La liberté enfin – mais il est bien évident qu'elle régnait aussi dans les recueils
précédents, car elle est indissociable de l'amour et de la poésie – l'exigence de
justice, la protestation contre les répressions de toute nature, avec Je ne mange
pas de ce pain-là (1936). Par leur humour
et leur violence, ces poèmes-pamphlets doivent être lus comme des cris de révolte
pure, certainement pas comme des textes “politiques”. Je ne mange pas de ce pain-là
est le contraire d'une oeuvre “engagée” parce que ce recueil entretient sans cesse
la flamme révolutionnaire à son plus haut degré d'incandescence. Ce torrent d'injures
passe sur le monde de l'entre-deux guerres comme les fleuves détournés par Hercule
à travers les écuries d'Augias. Péret, avec des accents comparables aux outrances
du meilleur Aristophane ou du Hugo des Châtiments, retrouve l'expression authentique
du Refus premier: celui de l'enfant devant les scandales qu'étale sous ses yeux
le monde adulte. Ce texte nous permet de renouer avec la violence verbale, qui exprime
simultanément la Révolte et la foi dans la magie réparatrice du langage.
Mobilisé,
Péret est incarcéré en mai 1940 à la prison de Nantes, pour ses activités politiques.
Libéré à la faveur du désordre général, il gagne la zone libre et, de Marseille,
s'embarque pour le Mexique. Il y restera, auprès de sa nouvelle compagne, le peintre
espagnol Remedios Varo,
jusqu'en 1948. Au Mexique, il entreprend des recherches approfondies sur les mythes
précolombiens et les légendes populaires d'Amérique. Ce qui nous vaudra, en 1955,
une traduction précédée d’une superbe introduction du Livre de Chilam Balam de
Chumayel. En 1960, après la mort du poète, sera publiée son Anthologie des
mythes, légendes et contes populaires d'Amérique
, avec en préface le fameux texte La Parole est
à Péret dans lequel, conscient de ce
qui vivifie son oeuvre depuis toujours, Péret établit magistralement l’analogie
entre la démarche poétique et la pensée mythique.
La
production poétique de la dernière partie de sa vie continue pour partie l’œuvre
antérieure : le recueil collectif Feu central (1947), outre les trois anciens
recueils - Immortelle maladie, Dormir dormir dans les pierres et Je
sublime - nous propose les onze poèmes d’Un point c’est
tout qui répondent en écho au lyrisme
amoureux de Je sublime.
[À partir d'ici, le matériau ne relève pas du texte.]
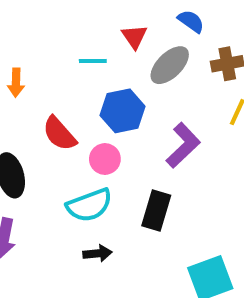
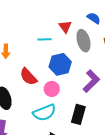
gray ellipse: (170, 65) -> (83, 41), turned -60

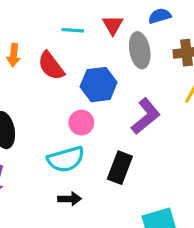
blue semicircle: (94, 18) -> (160, 16), turned -56
cyan line: (44, 39) -> (73, 30), moved
red semicircle: (28, 77) -> (51, 66), moved

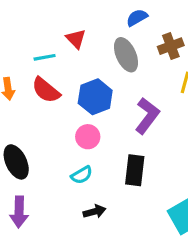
red triangle: (113, 25) -> (76, 39), moved
cyan line: (73, 30) -> (45, 57), moved
cyan semicircle: (66, 159) -> (82, 175), size x0.6

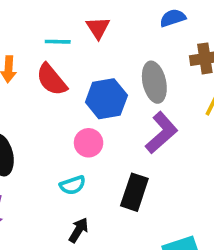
gray ellipse: (126, 55) -> (154, 82), moved
black arrow: (94, 212) -> (79, 230), turned -55

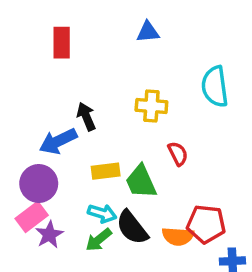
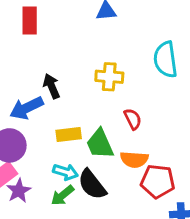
orange semicircle: (178, 236) -> (134, 159), moved

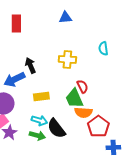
cyan semicircle: (165, 60) -> (103, 48), size x0.6
green trapezoid: (100, 144) -> (74, 98), moved
red pentagon: (158, 181) -> (98, 126), turned 30
green arrow: (62, 195) -> (37, 135), turned -126

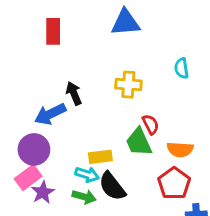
blue triangle: (65, 17) -> (125, 23), size x1.5
yellow rectangle: (41, 96) -> (100, 157), moved
orange semicircle: (83, 112) -> (180, 149), moved

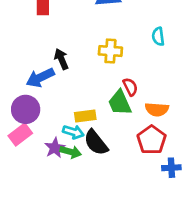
purple star: (43, 192) -> (55, 148), moved

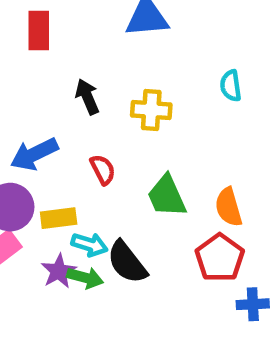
black arrow: (61, 59) -> (87, 97), moved
red semicircle: (130, 87) -> (103, 170), moved
orange semicircle: (157, 109) -> (229, 207), turned 70
yellow rectangle: (85, 116) -> (59, 218), moved

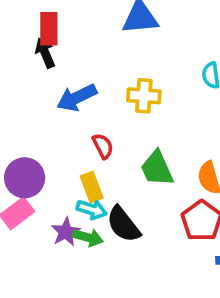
black arrow: (87, 97) -> (45, 53), moved
blue arrow: (34, 154) -> (77, 98), moved
yellow rectangle: (59, 218) -> (92, 187), moved, turned 76

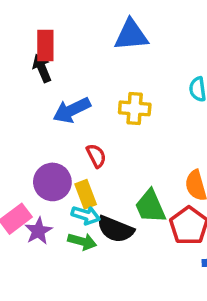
green trapezoid: (157, 168) -> (150, 206), moved
purple circle: (25, 178) -> (52, 182), moved
black semicircle: (123, 224) -> (115, 229), turned -30
purple star: (66, 232) -> (38, 231), moved

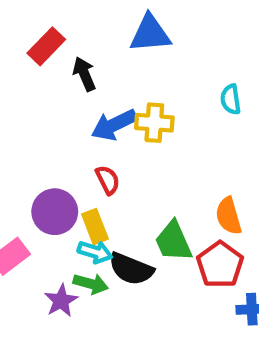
red rectangle: (45, 45) -> (46, 46), turned 44
black arrow: (42, 68) -> (84, 74), moved
blue arrow: (72, 110) -> (114, 125), moved
purple star: (38, 231) -> (61, 301), moved

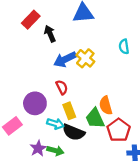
yellow cross: (154, 123) -> (85, 58), turned 36
orange semicircle: (229, 216) -> (106, 105), moved
yellow rectangle: (95, 227) -> (69, 111), moved
green arrow: (91, 284) -> (55, 151), moved

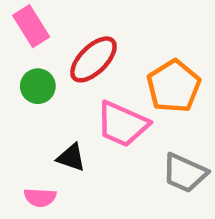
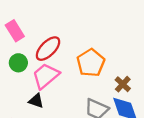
pink trapezoid: (122, 124) -> (46, 76), moved, turned 116

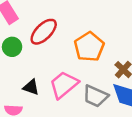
pink trapezoid: (46, 76) -> (64, 85), moved

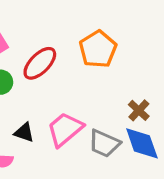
orange pentagon: (89, 47) -> (98, 49), moved

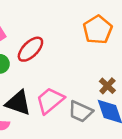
orange pentagon: (98, 49) -> (98, 30), moved
black triangle: (24, 132) -> (18, 103), size x1.6

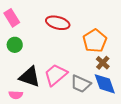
orange pentagon: (98, 30) -> (95, 41), moved
red ellipse: (30, 49) -> (58, 23), moved, turned 60

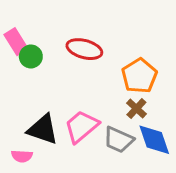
green circle: (15, 45) -> (31, 56), moved
brown cross: (103, 63) -> (136, 109), moved

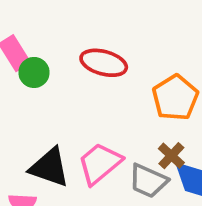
brown cross: (136, 109) -> (171, 156), moved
Nulle part le poète n’écrit aussi souvent “Je t’aime”.
La suite de dix poèmes, À tâtons, qui clôt l'ensemble, illustre une fois
encore le triomphe de la poésie, après celui de l'amour, sur les dures conditions
qui nous sont faites dans le monde actuel.
La
grande nouveauté toutefois, c’est l’apparition de très longs poèmes, de tonalité
épique, où les trouvailles automatiques s’inscrivent
cette fois-ci dans une structure logique, voire narrative: Dernier malheur dernière
chance (1946), Toute une vie (1950) et surtout Air mexicain
(1952). Ce dernier poème est comme le résumé de toute l’expérience mexicaine de
Péret: opérant une sorte de “greffe de culture” comme on parle de “greffe du cœur”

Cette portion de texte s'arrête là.